IA et Data Centers : L’urgent besoin de réduire le « Phantom Compute »
L’essor de l’intelligence artificielle (IA) impose une pression croissante sur les data centers, avec une augmentation marquée des besoins en puissance de calcul. Les investissements dans ce secteur sont en forte accélération, et la capacité des réseaux électriques devient une question stratégique. Face à cette dynamique, la réponse habituelle consiste souvent à construire davantage de data centers, sécuriser davantage d’énergie, déployer plus de GPU et densifier les infrastructures.
Cependant, les contraintes liées à l’énergie, au foncier, au refroidissement, aux chaînes d’approvisionnement et à la réglementation sont bien réelles. D’après GlobalData, les grands acteurs du cloud pourraient investir près de 685 milliards de dollars d’ici 2026, ce qui représente une hausse d’environ 70 % par rapport à l’année précédente. Une part importante de ces investissements sera dirigée vers les infrastructures IA, les data centers, les puces spécialisées et les actifs énergétiques.
Cette analyse, cependant, reste trop centrée sur l’offre, présupposant que la demande future en puissance de calcul sera nécessairement incompressible. Une question essentielle se pose : les entreprises utilisent-elles efficacement les capacités dont elles disposent déjà ?
Le « Phantom Compute », angle mort des infrastructures IA
Dans de nombreux environnements, une partie de la puissance de calcul planifiée ou allouée n’existe que sur le papier. Ce phénomène, connu sous le nom de « phantom compute », désigne une capacité théorique intégrée aux plans d’infrastructure, mais qui demeure sous-utilisée, inactive ou mobilisée pour des traitements sans réelle valeur.

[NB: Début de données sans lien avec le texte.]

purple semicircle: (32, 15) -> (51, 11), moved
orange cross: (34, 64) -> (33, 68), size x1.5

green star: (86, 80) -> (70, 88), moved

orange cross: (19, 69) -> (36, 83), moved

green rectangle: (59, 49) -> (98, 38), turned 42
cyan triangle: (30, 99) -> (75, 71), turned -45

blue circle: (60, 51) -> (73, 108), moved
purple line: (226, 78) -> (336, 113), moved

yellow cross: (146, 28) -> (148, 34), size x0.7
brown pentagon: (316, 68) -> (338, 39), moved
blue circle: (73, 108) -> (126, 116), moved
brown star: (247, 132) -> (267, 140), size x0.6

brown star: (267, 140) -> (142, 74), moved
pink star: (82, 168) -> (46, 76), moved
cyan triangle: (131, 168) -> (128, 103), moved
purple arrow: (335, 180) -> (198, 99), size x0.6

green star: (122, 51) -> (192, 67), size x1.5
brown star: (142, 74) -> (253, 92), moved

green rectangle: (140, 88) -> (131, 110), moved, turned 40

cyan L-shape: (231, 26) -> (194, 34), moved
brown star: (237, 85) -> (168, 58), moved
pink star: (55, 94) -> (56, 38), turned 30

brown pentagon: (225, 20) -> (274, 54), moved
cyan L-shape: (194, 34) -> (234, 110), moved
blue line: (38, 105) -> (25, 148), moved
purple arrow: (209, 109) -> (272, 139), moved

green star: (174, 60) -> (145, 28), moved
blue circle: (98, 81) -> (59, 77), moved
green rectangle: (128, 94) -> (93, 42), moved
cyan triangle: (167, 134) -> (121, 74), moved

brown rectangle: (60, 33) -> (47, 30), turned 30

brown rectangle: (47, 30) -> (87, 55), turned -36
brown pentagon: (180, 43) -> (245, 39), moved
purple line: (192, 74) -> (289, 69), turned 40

Le véritable enjeu réside dans la capacité des entreprises à stocker, déplacer, préparer et exploiter leurs données efficacement. Dans les architectures IA, la performance ne dépend pas uniquement du matériel, mais également de la qualité des données, de leur disponibilité et de la fluidité des pipelines qui les acheminent vers les modèles. Si les données sont mal qualifiées, dispersées ou difficiles à déplacer, les GPU peuvent se retrouver sous-exploités. À l’inverse, une meilleure orchestration des workloads et une gestion rigoureuse des flux de données peuvent améliorer significativement l’utilisation de cette puissance de calcul.
La gouvernance des données, condition du ROI de l’IA
Le « Phantom Compute » est également le résultat de deux décennies d’accumulation massive de données. Portées par l’essor du cloud et des architectures distribuées, les organisations ont collecté d’importants volumes d’informations, souvent stockées dans des data lakes peu structurés. Cette approche a créé un important « digital exhaust », avec des données parfois obsolètes ou difficilement exploitables.

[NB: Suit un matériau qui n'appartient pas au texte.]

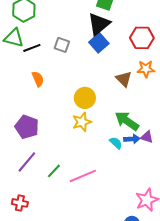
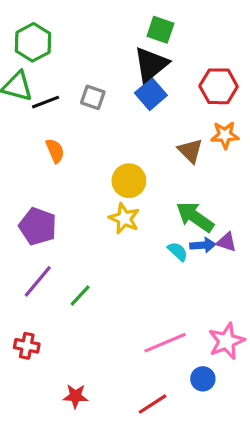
yellow star: (82, 122) -> (124, 218), turned -30
pink line: (83, 176) -> (165, 343), moved

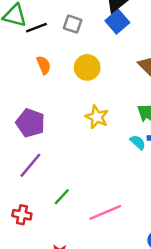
yellow circle: (129, 181) -> (87, 67), moved
green line: (80, 295) -> (62, 197), moved
pink line: (165, 343) -> (105, 212), moved

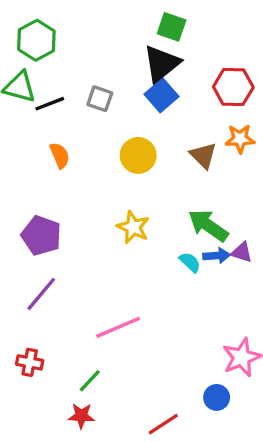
yellow circle: (87, 67) -> (138, 155), moved
green line: (62, 197) -> (90, 381), moved
pink line: (105, 212) -> (118, 327), moved

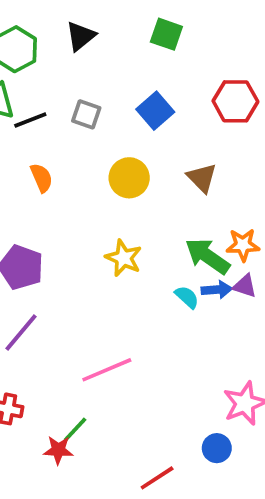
black triangle: (162, 64) -> (81, 36), moved, size x0.7
orange star: (240, 139) -> (243, 245), moved
red star: (81, 416) -> (58, 450), moved

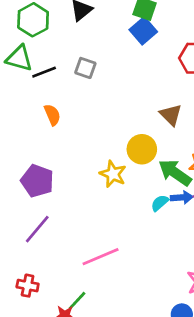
blue square: (155, 111) -> (143, 31), moved
yellow circle: (129, 178) -> (142, 149), moved
cyan semicircle: (187, 297) -> (160, 203), turned -84

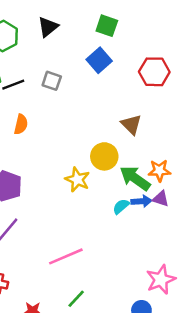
blue square: (143, 31) -> (99, 60), moved
orange semicircle: (52, 115) -> (21, 124), turned 36
green line: (77, 301) -> (76, 299), moved

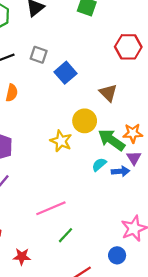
blue square: (99, 60) -> (66, 73), moved
purple triangle: (161, 199) -> (134, 158), turned 40
blue arrow: (141, 201) -> (120, 171), moved
green line: (76, 299) -> (66, 235), moved

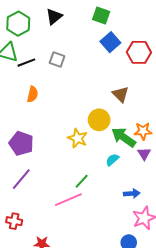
blue square: (66, 73) -> (110, 42), moved
blue arrow: (120, 171) -> (132, 194), moved
green line: (66, 235) -> (82, 181), moved

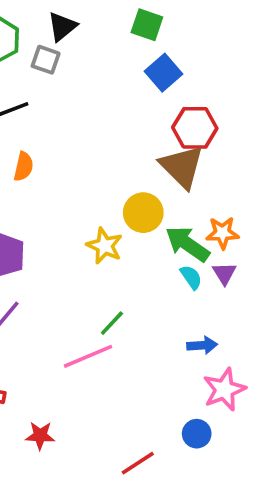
red hexagon: (139, 52) -> (195, 128), moved
gray square: (57, 59) -> (46, 60), moved
brown triangle: (121, 94) -> (182, 167), size x1.5
cyan semicircle: (112, 160) -> (191, 277), moved, turned 96

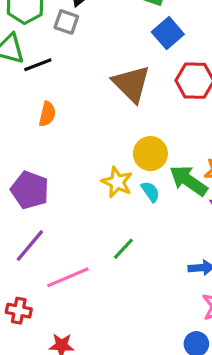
brown triangle: (182, 167) -> (131, 84), moved
cyan semicircle: (191, 277) -> (150, 192), moved
pink line: (88, 356) -> (68, 277), moved

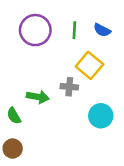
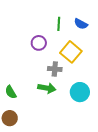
purple circle: (35, 30) -> (39, 43), moved, size x0.6
green arrow: (38, 97) -> (47, 88), moved

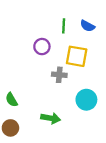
yellow square: (71, 52) -> (77, 56), turned -30
green arrow: (47, 88) -> (51, 118), moved

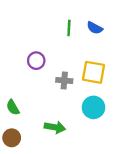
purple circle: (42, 47) -> (36, 61), moved
yellow square: (77, 56) -> (94, 72), moved

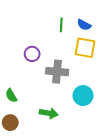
yellow square: (94, 72) -> (85, 48), moved
gray cross: (64, 81) -> (57, 72), size x1.5

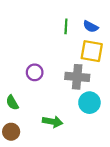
purple circle: (32, 54) -> (35, 72), moved
gray cross: (57, 72) -> (77, 77), moved

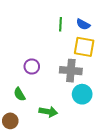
green semicircle: (12, 103) -> (19, 94), moved

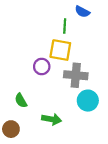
blue semicircle: (83, 24) -> (82, 12), moved
yellow square: (84, 47) -> (60, 50), moved
purple circle: (32, 66) -> (42, 67), moved

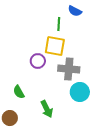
green arrow: (52, 119) -> (47, 109), turned 54

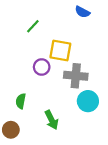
green line: (59, 24) -> (33, 26), moved, turned 40
green semicircle: (19, 92) -> (21, 101), turned 40

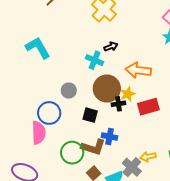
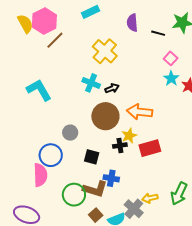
cyan cross: (95, 60) -> (91, 83), moved
brown circle: (107, 89) -> (105, 116), moved

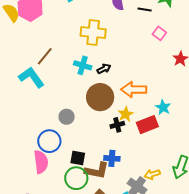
brown line: (55, 40) -> (45, 56), moved
yellow cross: (105, 51) -> (93, 32), turned -30
cyan star: (171, 78) -> (163, 107), moved
black square: (92, 157) -> (78, 158), moved

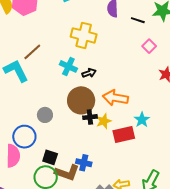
black cross: (117, 125) -> (90, 117), moved

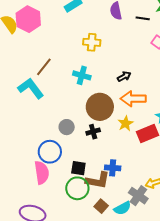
yellow cross: (84, 35) -> (92, 42), size x0.7
black arrow: (89, 73) -> (124, 76), moved
black cross: (90, 117) -> (93, 132), moved

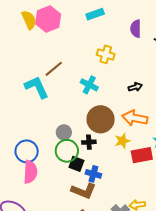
black arrow: (124, 76) -> (135, 87), moved
blue circle: (50, 152) -> (27, 151), moved
black square: (78, 168) -> (76, 164), moved
blue cross: (113, 168) -> (93, 174), moved
green circle: (77, 188) -> (67, 151), moved

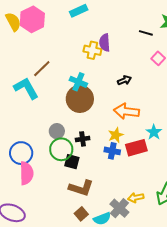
purple semicircle: (136, 29) -> (105, 43), moved
brown circle: (101, 119) -> (80, 99), moved
blue cross: (93, 174) -> (112, 151), moved

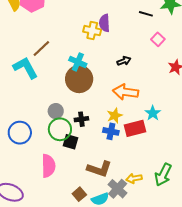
pink semicircle: (26, 173) -> (48, 166), moved
brown L-shape: (81, 188) -> (99, 169), moved

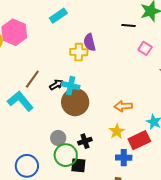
black arrow: (124, 61) -> (56, 85), moved
orange arrow: (126, 92) -> (123, 106), size x0.7
blue cross: (111, 131) -> (124, 158), moved

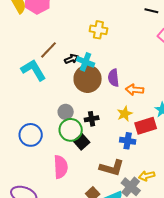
purple semicircle: (90, 42) -> (114, 78), moved
black square: (78, 165) -> (82, 142), turned 35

L’IA ne crée pas de valeur uniquement par le volume ; elle nécessite des données fiables et disponibles au bon moment. Une étude du MIT estime que 95 % des projets d’IA échouent, soulignant ainsi l’importance d’une gouvernance des données efficace pour atteindre un retour sur investissement durable.
Stockage, compute et refroidissement : une même équation
La gestion des data centers doit aussi évoluer. Historiquement, les solutions de gestion des infrastructures de data centers ont souvent fonctionné par silos, mais avec l’IA, cette approche est dépassée. En combinant les données liées au compute, au stockage et à l’énergie, les solutions pilotées par l’IA peuvent optimiser le fonctionnement des infrastructures.

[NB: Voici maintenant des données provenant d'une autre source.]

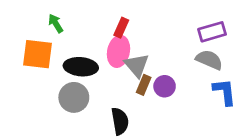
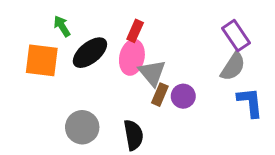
purple rectangle: (212, 32) -> (236, 36), turned 72
gray semicircle: (209, 60) -> (233, 67), turned 100
black ellipse: (81, 67) -> (90, 53), moved, turned -44
gray circle: (74, 97) -> (82, 127), moved

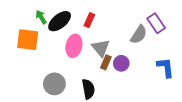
black ellipse: (90, 53) -> (60, 21), moved
pink ellipse: (132, 57) -> (74, 46), moved
gray semicircle: (233, 67) -> (139, 35), moved

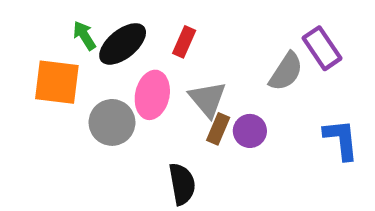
gray circle: (54, 84) -> (112, 122), moved

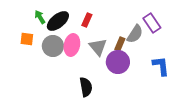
orange square: (57, 82) -> (27, 39), size x0.6
gray circle: (112, 122) -> (53, 46), moved
brown rectangle: (218, 129) -> (120, 44), moved
purple circle: (250, 131) -> (118, 62), size x1.5

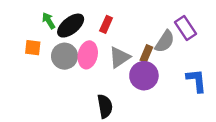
gray triangle: (98, 47) -> (119, 57), turned 36

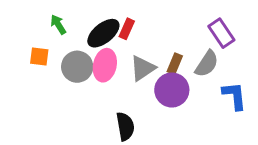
black ellipse: (71, 26) -> (103, 33), moved
gray semicircle: (165, 41) -> (207, 64), moved

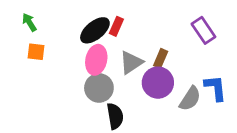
green arrow: (58, 24) -> (29, 22), moved
gray semicircle: (207, 64) -> (190, 99), moved
gray circle: (77, 67) -> (99, 88), moved

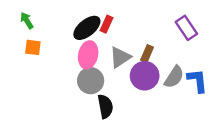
gray semicircle: (190, 99) -> (174, 77), moved

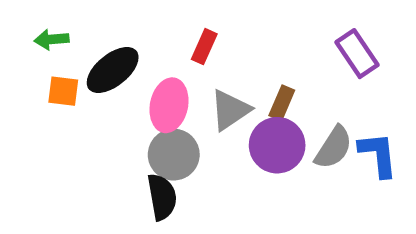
green arrow: (27, 20) -> (52, 39), turned -63
black ellipse: (87, 28) -> (113, 70), moved
black semicircle: (105, 106) -> (162, 197), moved

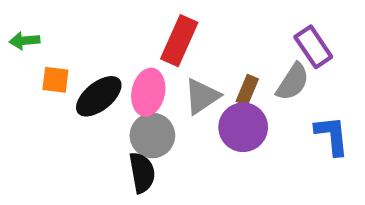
green arrow: (52, 39) -> (25, 41), moved
red rectangle: (204, 47) -> (179, 41), size x1.6
black ellipse: (113, 70) -> (99, 96), moved
gray semicircle: (334, 148) -> (293, 82), moved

Des données mieux organisées réduisent les mouvements inutiles, limitent la pression sur les ressources de calcul et diminuent la chaleur générée. Améliorer l’efficacité du stockage peut ainsi avoir un impact positif sur l’ensemble de l’infrastructure, réduisant les besoins énergétiques et optimisant le refroidissement.
L’industrie aura besoin de nouveaux data centers et de nouvelles capacités énergétiques pour accompagner l’essor de l’IA. Cependant, construire davantage ne suffira pas si les fondations des données restent inefficaces. Avant de demander aux réseaux électriques de porter seuls le poids de l’IA, les organisations doivent s’attaquer au « Phantom Compute » qui demeure invisible dans leurs infrastructures.